Pakistani PM Imran Khan said the two sides could not afford a miscalculation with the weapons they had.

India and Pakistan – both nuclear-armed states – claim all of Kashmir, but control only parts of it.

They have fought three wars since independence from Britain and partition in 1947. All but one was over Kashmir.

The aerial attacks across the Line of Control (LoC) dividing Indian and Pakistani territory are the first since a war in 1971.

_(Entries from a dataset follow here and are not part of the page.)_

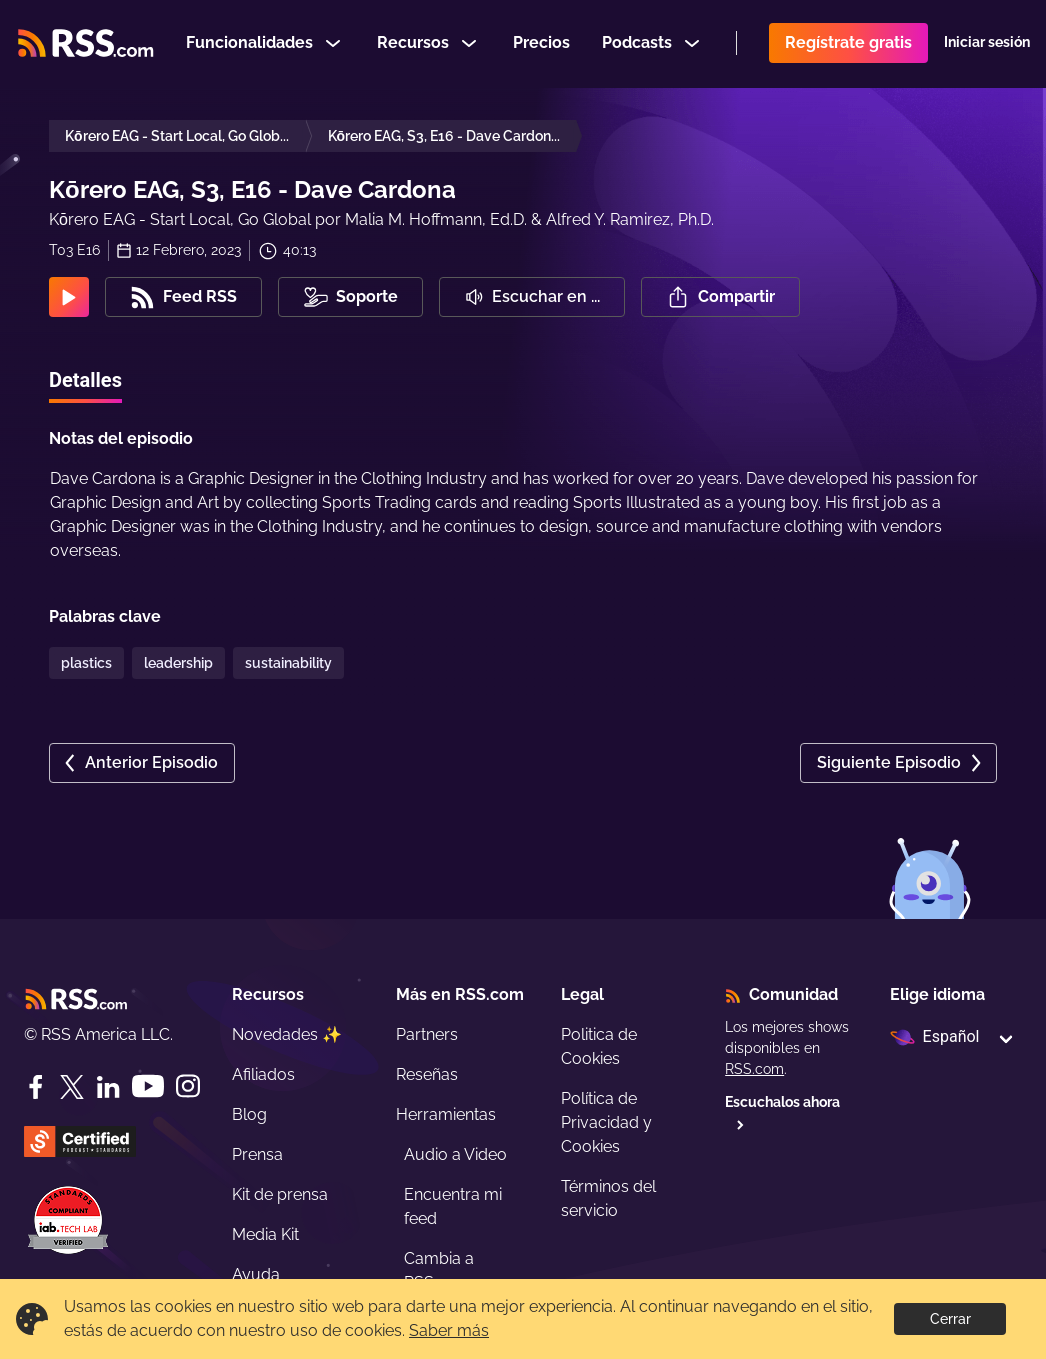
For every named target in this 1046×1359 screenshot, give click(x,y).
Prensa (257, 1154)
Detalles (85, 380)
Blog (249, 1114)
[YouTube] (148, 1086)
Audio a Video (455, 1154)
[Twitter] (72, 1087)
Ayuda (256, 1274)
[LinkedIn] (108, 1087)
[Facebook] (36, 1087)
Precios (541, 43)
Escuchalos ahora (782, 1112)
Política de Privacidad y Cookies (606, 1122)
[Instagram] (188, 1086)
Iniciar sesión (987, 44)
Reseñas (427, 1074)
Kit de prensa (280, 1194)
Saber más (449, 1330)
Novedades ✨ (287, 1034)
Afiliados (263, 1074)
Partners (427, 1034)
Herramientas (446, 1114)
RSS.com (754, 1069)
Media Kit (265, 1234)
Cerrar (950, 1319)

They follow a militant attack in Kashmir which killed 40 Indian troops – the deadliest to take place during a three-decade insurgency against Indian rule in Kashmir. A Pakistan-based group said it carried out the attack.

The BBC’s Soutik Biswas, in Delhi, says the challenge for India and Pakistan now is to contain the latest escalation before things get completely out of control.

Pakistan’s military spokesman says there is only one Indian pilot in the custody of the Pakistani army. Officials had previously said two pilots had been captured and one had been taken to hospital.

Major General Asif Ghafoor said Wing Commander Abhinandan was being “treated as per norms of military ethics”.

Earlier Pakistan’s information ministry published but subsequently deleted a video showing the pilot – blindfolded and with blood on his face – identifying himself to soldiers.

Another video circulating on social media appeared to show the pilot being beaten by residents in Pakistan-controlled Kashmir before the arrival of Pakistani soldiers.

Pakistan’s information ministry also tweeted what it said was footage of one of the downed Indian jets.

In India, Ministry of External Affairs spokesman Raveesh Kumar acknowledged the loss of a jet and its pilot.

He also said that an Indian plane had shot down a Pakistani fighter jet and Indian ground forces observed it falling on the Pakistani side of the LoC. Pakistan has denied any of its jets had been hit.

In a televised address, Prime Minister Khan offered India talks over terrorism and warned against further escalation.

“If we let it happen, it will remain neither in my nor Narendra Modi’s control,” he said.